What is needed:
Count the lines of the records below that hold the word "Update", and give only the number.

Data to examine:
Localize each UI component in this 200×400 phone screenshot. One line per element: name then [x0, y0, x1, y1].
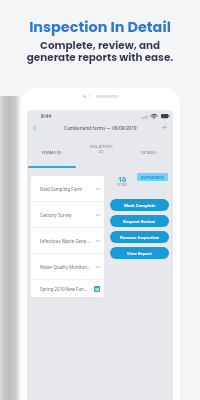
- button[interactable]: DETAILS: [124, 134, 173, 168]
- button[interactable]: Sanitary Survey: [31, 202, 104, 227]
- staticText: Inspection In Detail: [0, 17, 200, 37]
- staticText: Water Quality Monitori...: [40, 264, 94, 270]
- button[interactable]: Infectious Waste Gene...: [31, 228, 104, 253]
- staticText: VIOLATIONS (2): [89, 144, 113, 155]
- button[interactable]: Back: [30, 123, 39, 132]
- button[interactable]: Field Sampling Form: [31, 176, 104, 201]
- staticText: Infectious Waste Gene...: [40, 238, 94, 244]
- staticText: 8:44: [41, 113, 51, 120]
- staticText: Mark Complete: [124, 202, 156, 208]
- button[interactable]: Water Quality Monitori...: [31, 254, 104, 279]
- staticText: Remove Inspection: [120, 234, 160, 240]
- staticText: SCORE: [114, 183, 130, 187]
- button[interactable]: Remove Inspection: [110, 231, 169, 243]
- button[interactable]: Mark Complete: [110, 199, 169, 211]
- staticText: 13: [95, 287, 99, 292]
- button[interactable]: VIOLATIONS (2): [76, 134, 125, 168]
- staticText: Request Review: [123, 218, 156, 224]
- staticText: View Report: [127, 250, 152, 256]
- staticText: Spring 2019 New Fun...: [40, 286, 92, 292]
- staticText: Sanitary Survey: [40, 212, 94, 218]
- staticText: IN PROGRESS: [141, 175, 165, 180]
- button[interactable]: Add inspection: [160, 123, 169, 132]
- staticText: Cumberland farms — 06/09/2019: [64, 125, 137, 131]
- staticText: Field Sampling Form: [40, 186, 94, 192]
- button[interactable]: IN PROGRESS: [137, 173, 168, 181]
- staticText: 10: [114, 174, 130, 184]
- staticText: FORMS (5): [42, 150, 62, 155]
- button[interactable]: Request Review: [110, 215, 169, 227]
- staticText: Complete, review, and generate reports w…: [0, 38, 200, 65]
- button[interactable]: Spring 2019 New Fun...: [31, 280, 104, 297]
- staticText: DETAILS: [141, 150, 157, 155]
- button[interactable]: View Report: [110, 247, 169, 259]
- button[interactable]: FORMS (5): [27, 134, 76, 168]
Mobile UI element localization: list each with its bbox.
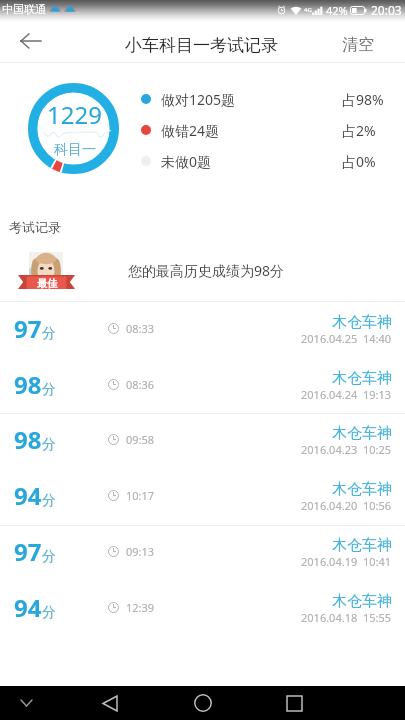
staticText: 木仓车神 — [332, 424, 392, 443]
staticText: 2016.04.19 10:41 — [301, 554, 392, 569]
button[interactable]: 94 — [0, 469, 405, 525]
staticText: 分 — [42, 436, 56, 454]
staticText: 2016.04.24 19:13 — [301, 387, 392, 402]
staticText: 做错24题 — [161, 121, 220, 140]
staticText: 98 — [14, 423, 42, 456]
button[interactable]: Back — [90, 686, 130, 720]
button[interactable]: 98 — [0, 413, 405, 469]
staticText: 木仓车神 — [332, 369, 392, 388]
staticText: 分 — [42, 492, 56, 510]
staticText: 考试记录 — [9, 219, 61, 235]
staticText: 98 — [14, 368, 42, 401]
staticText: 占98% — [342, 90, 384, 109]
staticText: 分 — [42, 548, 56, 566]
button[interactable]: 97 — [0, 525, 405, 581]
staticText: 97 — [14, 535, 42, 568]
staticText: 未做0题 — [161, 152, 212, 171]
staticText: 09:58 — [126, 432, 155, 447]
staticText: 42% — [326, 3, 348, 18]
staticText: 94 — [14, 591, 42, 624]
staticText: 清空 — [342, 35, 374, 55]
staticText: 您的最高历史成绩为98分 — [128, 261, 285, 280]
staticText: 做对1205题 — [161, 90, 236, 109]
staticText: 占0% — [342, 152, 376, 171]
staticText: 1229 — [47, 98, 102, 131]
staticText: 木仓车神 — [332, 592, 392, 611]
staticText: 10:17 — [126, 488, 155, 503]
staticText: 中国联通 — [2, 2, 46, 16]
staticText: 97 — [14, 312, 42, 345]
staticText: 科目一 — [54, 141, 96, 159]
staticText: 12:39 — [126, 600, 155, 615]
staticText: 4G — [304, 6, 312, 14]
staticText: 木仓车神 — [332, 313, 392, 332]
staticText: 分 — [42, 325, 56, 343]
staticText: 08:36 — [126, 377, 155, 392]
button[interactable]: Hide navigation bar — [10, 687, 42, 719]
staticText: 2016.04.23 10:25 — [301, 442, 392, 457]
button[interactable]: 清空 — [328, 22, 405, 63]
staticText: 分 — [42, 604, 56, 622]
staticText: 小车科目一考试记录 — [125, 35, 278, 56]
button[interactable]: Back — [0, 22, 56, 63]
staticText: 木仓车神 — [332, 536, 392, 555]
staticText: 最佳 — [37, 277, 57, 290]
staticText: 分 — [42, 381, 56, 399]
staticText: 09:13 — [126, 544, 155, 559]
staticText: 2016.04.20 10:56 — [301, 498, 392, 513]
staticText: 2016.04.25 14:40 — [301, 331, 392, 346]
staticText: 木仓车神 — [332, 480, 392, 499]
button[interactable]: 97 — [0, 302, 405, 358]
staticText: 94 — [14, 479, 42, 512]
button[interactable]: 98 — [0, 358, 405, 414]
button[interactable]: Home — [183, 686, 223, 720]
button[interactable]: Recent apps — [274, 686, 314, 720]
staticText: 2016.04.18 15:55 — [301, 610, 392, 625]
staticText: 08:33 — [126, 321, 155, 336]
staticText: 占2% — [342, 121, 376, 140]
button[interactable]: 94 — [0, 581, 405, 637]
staticText: 20:03 — [371, 2, 402, 18]
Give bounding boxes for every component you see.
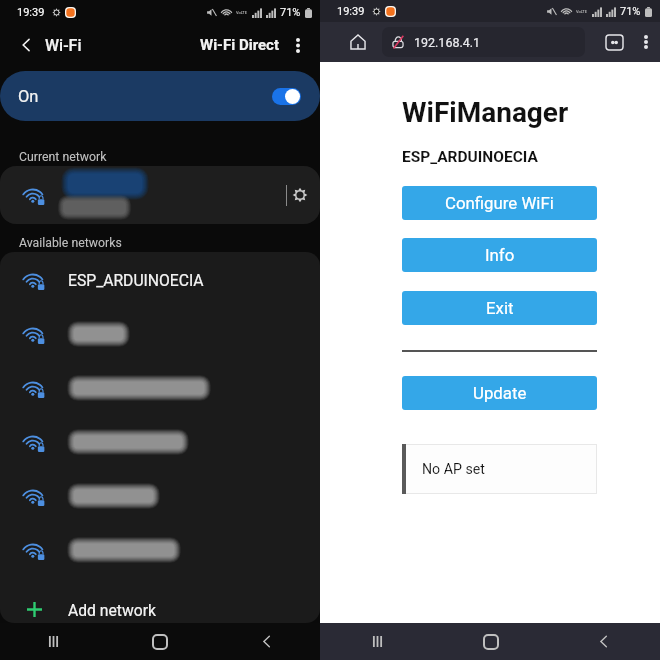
button[interactable]: Home <box>106 623 213 660</box>
staticText: 192.168.4.1 <box>414 35 481 50</box>
staticText: 19:39 <box>337 5 365 18</box>
staticText: 19:39 <box>17 6 45 19</box>
staticText: Available networks <box>19 236 122 250</box>
button[interactable]: Recents <box>0 623 106 660</box>
button[interactable] <box>0 469 320 523</box>
button[interactable]: Network settings <box>0 166 320 224</box>
button[interactable]: Configure WiFi <box>402 186 597 220</box>
staticText: WiFiManager <box>402 96 569 129</box>
button[interactable] <box>0 415 320 469</box>
staticText: ESP_ARDUINOECIA <box>402 148 538 166</box>
button[interactable]: Back <box>213 623 320 660</box>
button[interactable]: Add network <box>0 596 320 623</box>
staticText: 71% <box>280 6 301 19</box>
button[interactable]: Wi-Fi Direct <box>196 36 283 54</box>
staticText: ESP_ARDUINOECIA <box>68 271 204 289</box>
button[interactable]: Recents <box>320 623 434 660</box>
button[interactable]: ESP_ARDUINOECIA <box>0 253 320 307</box>
button[interactable] <box>0 523 320 577</box>
staticText: Wi-Fi <box>45 36 82 55</box>
button[interactable] <box>0 307 320 361</box>
button[interactable] <box>0 361 320 415</box>
staticText: No AP set <box>422 461 485 478</box>
staticText: On <box>18 87 39 106</box>
button[interactable]: Back <box>547 623 660 660</box>
button[interactable]: 192.168.4.1 <box>382 27 585 57</box>
button[interactable]: Network settings <box>286 181 314 209</box>
staticText: Exit <box>486 298 514 318</box>
button[interactable]: Tabs <box>601 29 627 55</box>
staticText: Info <box>485 245 515 265</box>
staticText: Add network <box>68 601 156 619</box>
staticText: VoLTE <box>576 9 588 14</box>
button[interactable]: Home <box>343 27 373 57</box>
staticText: Configure WiFi <box>445 193 554 213</box>
button[interactable]: Info <box>402 238 597 272</box>
staticText: VoLTE <box>236 10 248 15</box>
staticText: Update <box>473 383 527 403</box>
staticText: Current network <box>19 150 107 164</box>
button[interactable]: More options <box>634 30 658 54</box>
button[interactable]: Home <box>434 623 547 660</box>
button[interactable]: Back <box>12 31 40 59</box>
button[interactable]: On <box>0 71 320 121</box>
staticText: 71% <box>620 5 641 18</box>
button[interactable]: More options <box>286 33 310 57</box>
button[interactable]: Update <box>402 376 597 410</box>
button[interactable]: Exit <box>402 291 597 325</box>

Solution:
2